D’autres études confirment que les hommes d’une quarantaine d’années sont plus souvent admis pour une intoxication alcoolique que les autres et ont tendance à revenir pour le même motif. Cette prédominance peut s’expliquer par une plus grande population dans la pyramide des âges, mais aussi par un comportement de consommation différent. Les adolescents ont par exemple tendance à boire de grosses quantités en une fois, notamment le week-end et les jours de fête, tandis que les adultes boivent plutôt sur le long terme. Les jeunes, moins tolérants aux effets de l’alcool, sont également plus susceptibles de développer des troubles du comportement qui les conduiront au poste de police plutôt qu’aux urgences. L’étude du CHUV, en révélant la précarité, sociale et émotionnelle, des gros buveurs, confirme les résultats d’une enquête menée aux Etats-Unis. Cette dernière recense comme personnes alcooliques une majorité de Noirs, sans assurance, fumeurs et dépressifs.
Le désarroi peut encourager les personnes à boire davantage, mais l’alcool peut également être à l’origine de leur situation. Les personnes présentant un syndrome de dépendance à l’alcool ont par exemple un risque plus élevé que la population générale de présenter des symptômes psychiatriques. L’alcool lui-même peut induire des troubles psychiatriques, mais il est souvent difficile de savoir lequel apparaît en premier.
Plus d’un cas par jour
La consommation globale d’alcool par habitant en Suisse a diminué ces dernières années (pour atteindre 10,2 litres d’alcool pur par habitant et par an, dès 15 ans, en 2008), mais les cas d’intoxication massive semblent, eux, en nette augmentation, selon les observations des responsables des services d’urgences et des médias. En 2008, 34’245 adultes ont été admis aux urgences du CHUV. Parmi ceux dont on a vérifié le taux d’alcoolémie, 1729 ont présenté un dosage positif.

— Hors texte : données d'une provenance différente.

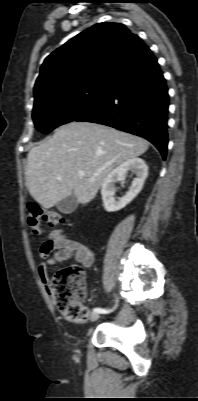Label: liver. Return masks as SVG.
<instances>
[{
  "label": "liver",
  "instance_id": "1",
  "mask_svg": "<svg viewBox=\"0 0 198 401\" xmlns=\"http://www.w3.org/2000/svg\"><path fill=\"white\" fill-rule=\"evenodd\" d=\"M148 147L145 139L105 125L70 122L29 151L26 186L45 208L72 193L79 203L87 204L117 165L142 155Z\"/></svg>",
  "mask_w": 198,
  "mask_h": 401
}]
</instances>
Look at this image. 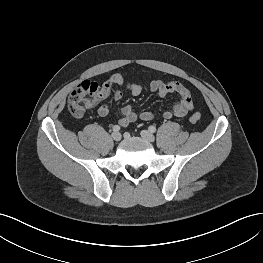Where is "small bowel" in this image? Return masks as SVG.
Returning a JSON list of instances; mask_svg holds the SVG:
<instances>
[{
	"label": "small bowel",
	"mask_w": 263,
	"mask_h": 263,
	"mask_svg": "<svg viewBox=\"0 0 263 263\" xmlns=\"http://www.w3.org/2000/svg\"><path fill=\"white\" fill-rule=\"evenodd\" d=\"M125 87L132 95L138 96L143 91V86L140 83H126L120 74H113L104 80L99 88L98 94L94 98V104H100L97 108V113L101 117H106L110 113L109 106L102 102L109 96H112L115 101L122 97V92L119 87ZM149 88L159 97H165L168 94H176L179 101L169 111L163 113L165 119L173 117H184L193 109V102L189 90L178 81L163 82L153 79L149 83ZM138 118L135 110L127 105L122 108V116L119 119L121 126H127ZM139 118L143 121H151L154 119V114L151 111H143L139 114Z\"/></svg>",
	"instance_id": "1"
}]
</instances>
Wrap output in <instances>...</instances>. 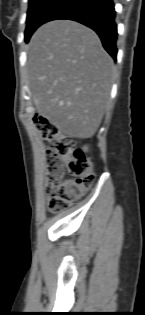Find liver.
Here are the masks:
<instances>
[{
  "label": "liver",
  "mask_w": 145,
  "mask_h": 315,
  "mask_svg": "<svg viewBox=\"0 0 145 315\" xmlns=\"http://www.w3.org/2000/svg\"><path fill=\"white\" fill-rule=\"evenodd\" d=\"M28 85L38 113L72 138H90L108 106L113 59L90 28L51 21L28 47Z\"/></svg>",
  "instance_id": "1"
}]
</instances>
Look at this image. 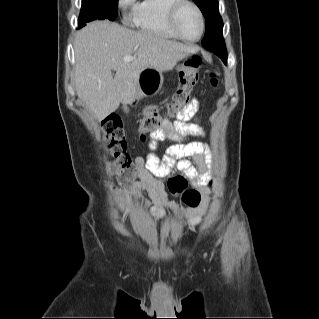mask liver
I'll return each mask as SVG.
<instances>
[{
    "mask_svg": "<svg viewBox=\"0 0 319 319\" xmlns=\"http://www.w3.org/2000/svg\"><path fill=\"white\" fill-rule=\"evenodd\" d=\"M74 51L77 96L101 121L120 103L130 104L140 96L138 77L143 69L170 71L197 48L117 23L94 21L77 32ZM125 56L134 59L124 61Z\"/></svg>",
    "mask_w": 319,
    "mask_h": 319,
    "instance_id": "obj_1",
    "label": "liver"
}]
</instances>
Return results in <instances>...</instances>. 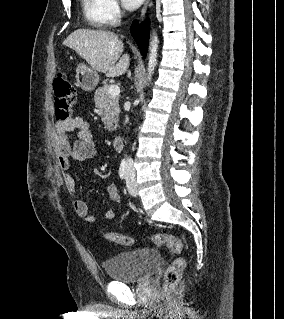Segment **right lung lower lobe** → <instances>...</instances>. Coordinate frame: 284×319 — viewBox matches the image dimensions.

Parmi eux, 411 personnes présentaient un taux d’alcoolémie massive (supérieur ou égal à 3‰), ce qui représente 23,8% de tous les dosages positifs et 1,2% des admissions totales. Autrement dit, plus d’un patient intoxiqué massivement par l’alcool arrive aux urgences du CHUV chaque jour.

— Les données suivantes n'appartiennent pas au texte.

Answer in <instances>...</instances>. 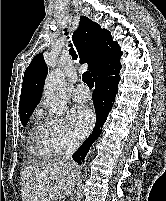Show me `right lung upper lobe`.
<instances>
[{"mask_svg":"<svg viewBox=\"0 0 166 201\" xmlns=\"http://www.w3.org/2000/svg\"><path fill=\"white\" fill-rule=\"evenodd\" d=\"M73 42L80 55V63H88L94 79L108 66L120 64L123 52L112 40L110 31L86 16L80 17L78 29L73 33ZM48 69L43 54H37L26 69L20 96V118L30 116L41 99Z\"/></svg>","mask_w":166,"mask_h":201,"instance_id":"1","label":"right lung upper lobe"}]
</instances>
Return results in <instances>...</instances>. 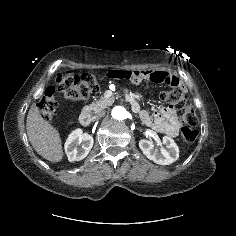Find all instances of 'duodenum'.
<instances>
[{"label": "duodenum", "instance_id": "1", "mask_svg": "<svg viewBox=\"0 0 236 236\" xmlns=\"http://www.w3.org/2000/svg\"><path fill=\"white\" fill-rule=\"evenodd\" d=\"M125 100L130 104V106L135 112L140 111L139 103L134 97L126 95ZM90 121H91L90 113L87 110H84L79 116V123L82 126H87L89 125Z\"/></svg>", "mask_w": 236, "mask_h": 236}]
</instances>
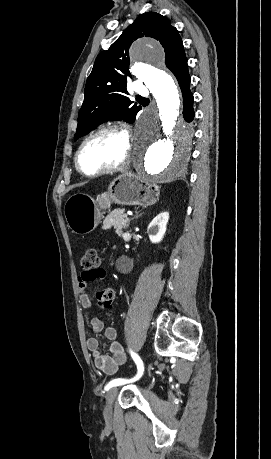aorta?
I'll return each instance as SVG.
<instances>
[{"label":"aorta","instance_id":"762f6f07","mask_svg":"<svg viewBox=\"0 0 271 459\" xmlns=\"http://www.w3.org/2000/svg\"><path fill=\"white\" fill-rule=\"evenodd\" d=\"M130 56L135 60L132 72L154 97L136 128L132 163L144 180L169 181L184 171L191 153L192 133L180 116L176 81L165 71L164 51L157 41H135Z\"/></svg>","mask_w":271,"mask_h":459}]
</instances>
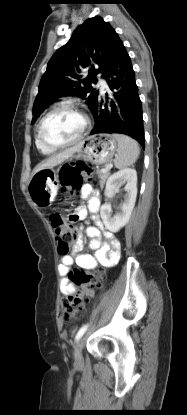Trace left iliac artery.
Wrapping results in <instances>:
<instances>
[{
    "mask_svg": "<svg viewBox=\"0 0 187 415\" xmlns=\"http://www.w3.org/2000/svg\"><path fill=\"white\" fill-rule=\"evenodd\" d=\"M87 328H88V324H85L79 329V331H78V333L76 334V337H75L76 341L79 340L83 336V334L86 332Z\"/></svg>",
    "mask_w": 187,
    "mask_h": 415,
    "instance_id": "obj_1",
    "label": "left iliac artery"
}]
</instances>
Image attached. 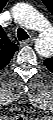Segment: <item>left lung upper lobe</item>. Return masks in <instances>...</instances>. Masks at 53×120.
<instances>
[{
	"instance_id": "5c2ea615",
	"label": "left lung upper lobe",
	"mask_w": 53,
	"mask_h": 120,
	"mask_svg": "<svg viewBox=\"0 0 53 120\" xmlns=\"http://www.w3.org/2000/svg\"><path fill=\"white\" fill-rule=\"evenodd\" d=\"M43 2L45 3V5H47V6L49 5V4H48L47 2H45L44 0H43Z\"/></svg>"
}]
</instances>
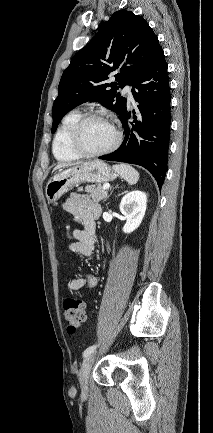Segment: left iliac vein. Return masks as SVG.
Masks as SVG:
<instances>
[{"instance_id":"1","label":"left iliac vein","mask_w":213,"mask_h":433,"mask_svg":"<svg viewBox=\"0 0 213 433\" xmlns=\"http://www.w3.org/2000/svg\"><path fill=\"white\" fill-rule=\"evenodd\" d=\"M95 359V354L88 355L82 363L81 370L79 372V382L82 389L83 394L87 393L88 390V377L92 367V364Z\"/></svg>"}]
</instances>
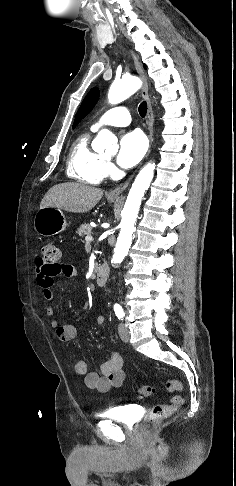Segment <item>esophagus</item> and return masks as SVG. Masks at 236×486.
Returning a JSON list of instances; mask_svg holds the SVG:
<instances>
[{
	"label": "esophagus",
	"mask_w": 236,
	"mask_h": 486,
	"mask_svg": "<svg viewBox=\"0 0 236 486\" xmlns=\"http://www.w3.org/2000/svg\"><path fill=\"white\" fill-rule=\"evenodd\" d=\"M131 55H132V58H133V61H134L136 71L138 72V74L140 75V77L143 81V85H142V88H141V94H142L143 98L146 100L147 107H148V110H147V126H148V131H149V135H148L149 136V142H150V146H151V144L153 142V131H154V128H153V126H154V115H153L152 103H151V100H150V97H149L148 85H147V82H146V79H145V76H144V72H143V68L140 64V61H139L137 55L133 51H131ZM132 177L133 176H131L128 180H126L124 183H122L117 188L111 190L108 193V196L112 197V198L119 197L124 192V190L128 187V185L130 184Z\"/></svg>",
	"instance_id": "obj_1"
}]
</instances>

Ces cas engendrent des coûts importants pour la société, eux qui nécessitent de nombreux moyens diagnostiques et thérapeutiques en milieu hospitalier et représentent une charge de travail supplémentaire pour les services d’urgences. La plupart des diagnostics de sortie sont pourtant bénins, les complications rares et la majorité des traumatismes sans gravité. Pour réduire les coûts et décharger les services d’urgences, l’aménagement de centres de dégrisement, capables de distinguer les cas bénins des autres et prenant en charge les problèmes psychosociaux, pourrait être une option à étudier pour le futur.
Références
Adapté de « Intoxications alcooliques massives aux urgences: combien, qui, quoi et comment ? », P. Neves, Université de Lausanne, Dr N. Neuffer, Pr B. Yersin, Département des centres interdisciplinaires et logistique médicale, CHUV, in Revue médicale suisse 2011; 7: 1445-9, en collaboration avec les auteurs.